Un tuffo tra gli anni Cinquanta e Settanta, tra personaggi, quartieri e abitudini di vita di un tempo. Racconti di gioventù, aneddoti, figure emblematiche e momenti quotidiani che oggi appartengono alla memoria collettiva.
È questo il cuore del libro “Ci fu un tempo in cui… frammenti di ricordi su fatti e personaggi“, firmato dal giornalista Giuseppe Petralia e pubblicato da Algra Editore. L’opera è stata presentata a Biancavilla, nella sala conferenze di Villa delle Favare, in un incontro promosso da “SiciliAntica”.
Ad aprire la conversazione è stato Enzo Meccia, presidente dell’associazione, che ha presentato l’autore e sottolineato il valore dell’opera nel contesto della memoria storica locale.
Ad accompagnare la presentazione, l’intervento di Salvuccio Furnari, cultore di Storia Patria, che ha offerto una lettura appassionata e coinvolgente del volume, mettendo in luce l’efficacia narrativa dell’autore nel restituire atmosfere e personaggi ormai scomparsi. Petralia descrivere la bellezza dei personaggi e delle storie di un mondo che non c’è più, rendendolo vivo e comprensibile anche ai più giovani.

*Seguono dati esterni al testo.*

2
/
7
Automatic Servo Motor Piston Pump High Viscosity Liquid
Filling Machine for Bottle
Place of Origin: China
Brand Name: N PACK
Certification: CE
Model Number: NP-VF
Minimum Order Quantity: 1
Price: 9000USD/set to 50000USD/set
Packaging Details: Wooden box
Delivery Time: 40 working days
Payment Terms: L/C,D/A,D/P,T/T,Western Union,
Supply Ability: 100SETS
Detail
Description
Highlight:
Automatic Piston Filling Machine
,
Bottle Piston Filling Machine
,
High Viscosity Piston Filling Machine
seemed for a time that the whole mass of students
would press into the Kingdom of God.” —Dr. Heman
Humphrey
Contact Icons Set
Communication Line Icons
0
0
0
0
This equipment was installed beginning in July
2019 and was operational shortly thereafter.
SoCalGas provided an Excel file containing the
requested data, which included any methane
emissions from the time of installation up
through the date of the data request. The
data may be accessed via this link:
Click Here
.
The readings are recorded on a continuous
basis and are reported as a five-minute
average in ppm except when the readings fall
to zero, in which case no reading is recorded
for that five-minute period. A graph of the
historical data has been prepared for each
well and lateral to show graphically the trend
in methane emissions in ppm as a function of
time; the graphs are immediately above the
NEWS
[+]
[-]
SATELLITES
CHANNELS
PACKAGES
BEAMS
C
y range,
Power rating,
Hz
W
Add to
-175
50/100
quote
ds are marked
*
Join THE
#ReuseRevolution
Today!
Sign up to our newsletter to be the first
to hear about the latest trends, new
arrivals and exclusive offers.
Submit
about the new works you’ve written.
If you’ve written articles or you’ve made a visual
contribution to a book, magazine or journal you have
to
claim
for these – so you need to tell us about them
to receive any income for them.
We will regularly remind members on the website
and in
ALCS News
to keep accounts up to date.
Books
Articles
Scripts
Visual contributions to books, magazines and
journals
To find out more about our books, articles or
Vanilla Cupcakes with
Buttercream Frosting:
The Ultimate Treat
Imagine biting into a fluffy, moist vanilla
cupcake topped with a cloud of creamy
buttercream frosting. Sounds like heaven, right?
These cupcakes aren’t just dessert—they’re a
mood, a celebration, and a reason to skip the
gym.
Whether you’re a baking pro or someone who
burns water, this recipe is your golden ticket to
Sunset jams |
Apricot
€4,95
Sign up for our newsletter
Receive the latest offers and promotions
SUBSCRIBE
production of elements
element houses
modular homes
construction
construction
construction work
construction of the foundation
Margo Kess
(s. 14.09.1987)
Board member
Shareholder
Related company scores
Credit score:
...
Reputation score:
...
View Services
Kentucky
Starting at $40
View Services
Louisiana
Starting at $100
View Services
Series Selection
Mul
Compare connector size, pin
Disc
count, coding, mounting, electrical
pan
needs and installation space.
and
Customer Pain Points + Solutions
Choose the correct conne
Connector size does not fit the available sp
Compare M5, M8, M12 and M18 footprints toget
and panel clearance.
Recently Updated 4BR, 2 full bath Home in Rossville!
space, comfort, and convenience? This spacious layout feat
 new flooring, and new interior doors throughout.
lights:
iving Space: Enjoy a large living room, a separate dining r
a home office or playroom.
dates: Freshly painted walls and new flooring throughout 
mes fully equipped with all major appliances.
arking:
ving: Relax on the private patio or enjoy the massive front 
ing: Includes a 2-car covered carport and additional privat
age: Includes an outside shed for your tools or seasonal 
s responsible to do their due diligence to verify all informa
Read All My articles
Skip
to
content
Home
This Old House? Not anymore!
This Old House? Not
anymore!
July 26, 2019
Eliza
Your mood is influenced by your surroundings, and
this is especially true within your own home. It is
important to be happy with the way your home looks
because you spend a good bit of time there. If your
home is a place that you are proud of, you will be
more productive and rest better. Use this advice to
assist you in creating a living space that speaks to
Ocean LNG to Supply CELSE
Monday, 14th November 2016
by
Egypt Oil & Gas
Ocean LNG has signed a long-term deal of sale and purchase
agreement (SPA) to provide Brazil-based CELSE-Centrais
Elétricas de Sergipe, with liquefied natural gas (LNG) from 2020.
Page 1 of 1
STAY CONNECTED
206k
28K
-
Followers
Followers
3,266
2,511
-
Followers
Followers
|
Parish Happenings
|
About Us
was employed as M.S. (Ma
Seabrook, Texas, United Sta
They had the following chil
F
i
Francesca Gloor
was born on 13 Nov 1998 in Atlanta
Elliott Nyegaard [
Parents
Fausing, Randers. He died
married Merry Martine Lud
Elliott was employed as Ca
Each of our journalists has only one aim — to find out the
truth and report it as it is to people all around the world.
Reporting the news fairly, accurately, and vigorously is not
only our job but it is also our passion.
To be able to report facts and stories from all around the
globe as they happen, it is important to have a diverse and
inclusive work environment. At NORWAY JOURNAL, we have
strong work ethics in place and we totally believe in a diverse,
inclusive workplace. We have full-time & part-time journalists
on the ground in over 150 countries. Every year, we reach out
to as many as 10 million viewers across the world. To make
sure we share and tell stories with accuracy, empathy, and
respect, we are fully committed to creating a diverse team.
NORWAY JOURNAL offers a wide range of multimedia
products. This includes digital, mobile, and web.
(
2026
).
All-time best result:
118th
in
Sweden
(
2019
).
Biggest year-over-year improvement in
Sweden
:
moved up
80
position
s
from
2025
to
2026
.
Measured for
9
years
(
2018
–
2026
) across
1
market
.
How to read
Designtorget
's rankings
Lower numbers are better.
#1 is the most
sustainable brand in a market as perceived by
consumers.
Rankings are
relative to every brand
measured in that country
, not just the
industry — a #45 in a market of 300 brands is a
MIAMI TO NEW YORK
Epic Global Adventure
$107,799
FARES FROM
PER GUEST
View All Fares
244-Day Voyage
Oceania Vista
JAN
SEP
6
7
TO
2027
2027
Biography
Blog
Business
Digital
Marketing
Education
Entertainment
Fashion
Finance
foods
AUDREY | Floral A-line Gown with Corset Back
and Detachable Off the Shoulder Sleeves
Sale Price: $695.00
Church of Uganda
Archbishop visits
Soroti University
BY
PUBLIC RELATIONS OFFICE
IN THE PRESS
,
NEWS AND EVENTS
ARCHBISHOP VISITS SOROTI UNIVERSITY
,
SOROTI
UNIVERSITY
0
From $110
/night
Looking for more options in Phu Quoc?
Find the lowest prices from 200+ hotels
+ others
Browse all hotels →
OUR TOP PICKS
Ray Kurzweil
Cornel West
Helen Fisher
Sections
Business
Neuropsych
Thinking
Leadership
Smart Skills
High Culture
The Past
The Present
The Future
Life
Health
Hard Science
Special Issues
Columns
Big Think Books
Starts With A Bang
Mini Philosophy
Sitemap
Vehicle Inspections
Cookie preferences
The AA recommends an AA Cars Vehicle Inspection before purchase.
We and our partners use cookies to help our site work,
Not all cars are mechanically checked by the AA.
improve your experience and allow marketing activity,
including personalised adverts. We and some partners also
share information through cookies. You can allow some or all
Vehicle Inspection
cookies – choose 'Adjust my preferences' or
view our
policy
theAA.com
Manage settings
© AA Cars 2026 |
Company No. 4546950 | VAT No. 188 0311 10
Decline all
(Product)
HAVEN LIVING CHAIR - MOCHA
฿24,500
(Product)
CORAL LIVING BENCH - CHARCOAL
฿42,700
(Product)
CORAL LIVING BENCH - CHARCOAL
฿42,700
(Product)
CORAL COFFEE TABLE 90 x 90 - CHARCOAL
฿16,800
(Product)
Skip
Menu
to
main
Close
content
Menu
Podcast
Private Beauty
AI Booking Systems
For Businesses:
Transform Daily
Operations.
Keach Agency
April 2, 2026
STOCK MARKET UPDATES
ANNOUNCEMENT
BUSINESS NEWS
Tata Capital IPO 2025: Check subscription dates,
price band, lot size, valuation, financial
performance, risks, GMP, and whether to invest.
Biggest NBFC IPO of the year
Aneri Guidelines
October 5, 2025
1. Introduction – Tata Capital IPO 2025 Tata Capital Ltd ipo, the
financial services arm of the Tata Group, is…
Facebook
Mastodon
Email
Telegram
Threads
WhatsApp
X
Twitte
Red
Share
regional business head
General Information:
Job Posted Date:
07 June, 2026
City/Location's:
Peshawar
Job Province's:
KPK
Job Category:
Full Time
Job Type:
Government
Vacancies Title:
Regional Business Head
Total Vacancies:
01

Lo fa, proponendosi non come scrittore ma con gli strumenti del cronista.
Nel libro, infatti, Petralia raccoglie esperienze e fatti vissuti, attingendo alla sua lunga carriera giornalistica e a una collaborazione cinquantennale con il quotidiano “La Sicilia”. E come cronista è animato dal desiderio di trasmettere ai lettori – e in particolare alle nuove generazioni – uno spaccato autentico di vita, quando «senza cellulari e computer, si sapeva vivere meglio».